What is needed: Tally every line in the entries below that holds "นายน", then give only the total.

[Page-level text extractions]

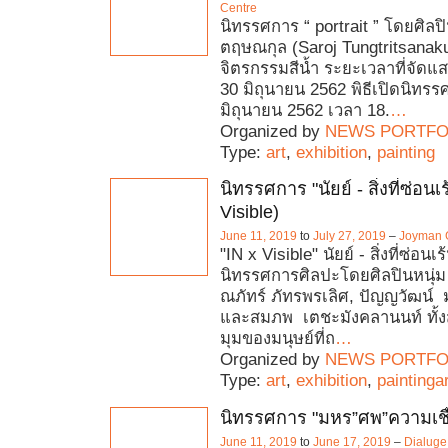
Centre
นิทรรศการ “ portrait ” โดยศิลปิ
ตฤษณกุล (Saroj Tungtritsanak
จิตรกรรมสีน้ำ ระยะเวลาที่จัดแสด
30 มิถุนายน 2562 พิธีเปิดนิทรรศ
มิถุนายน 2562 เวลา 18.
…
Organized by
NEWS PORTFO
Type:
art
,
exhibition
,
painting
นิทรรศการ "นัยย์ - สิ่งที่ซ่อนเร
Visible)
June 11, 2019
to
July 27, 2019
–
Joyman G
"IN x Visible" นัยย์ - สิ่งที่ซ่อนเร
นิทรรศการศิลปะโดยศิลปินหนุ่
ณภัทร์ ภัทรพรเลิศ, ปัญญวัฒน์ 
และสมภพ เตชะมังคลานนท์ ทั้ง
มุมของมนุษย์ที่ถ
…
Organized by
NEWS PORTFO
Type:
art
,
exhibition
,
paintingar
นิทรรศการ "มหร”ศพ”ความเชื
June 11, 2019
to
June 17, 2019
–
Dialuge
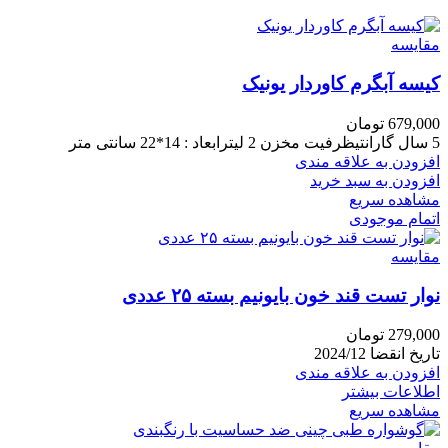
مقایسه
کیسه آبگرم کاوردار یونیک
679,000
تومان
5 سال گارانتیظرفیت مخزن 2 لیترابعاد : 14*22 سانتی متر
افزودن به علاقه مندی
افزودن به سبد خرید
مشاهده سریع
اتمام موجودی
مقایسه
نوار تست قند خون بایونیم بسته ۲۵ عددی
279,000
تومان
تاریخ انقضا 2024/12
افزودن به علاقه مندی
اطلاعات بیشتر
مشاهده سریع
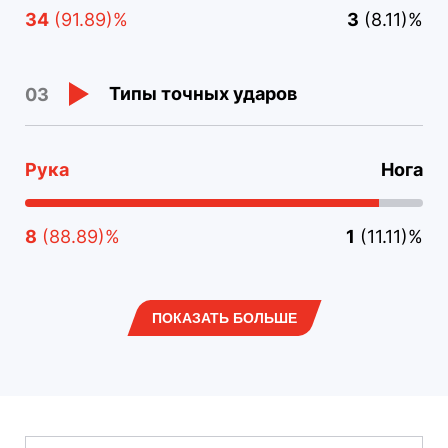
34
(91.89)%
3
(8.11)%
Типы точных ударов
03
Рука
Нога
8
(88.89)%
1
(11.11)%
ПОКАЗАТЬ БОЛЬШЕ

--

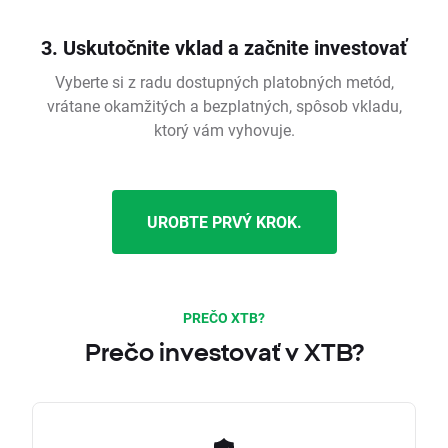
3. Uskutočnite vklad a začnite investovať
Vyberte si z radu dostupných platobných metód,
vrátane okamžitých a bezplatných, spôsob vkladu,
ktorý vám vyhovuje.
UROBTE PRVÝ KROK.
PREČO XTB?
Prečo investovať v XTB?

Solution to this problem: 2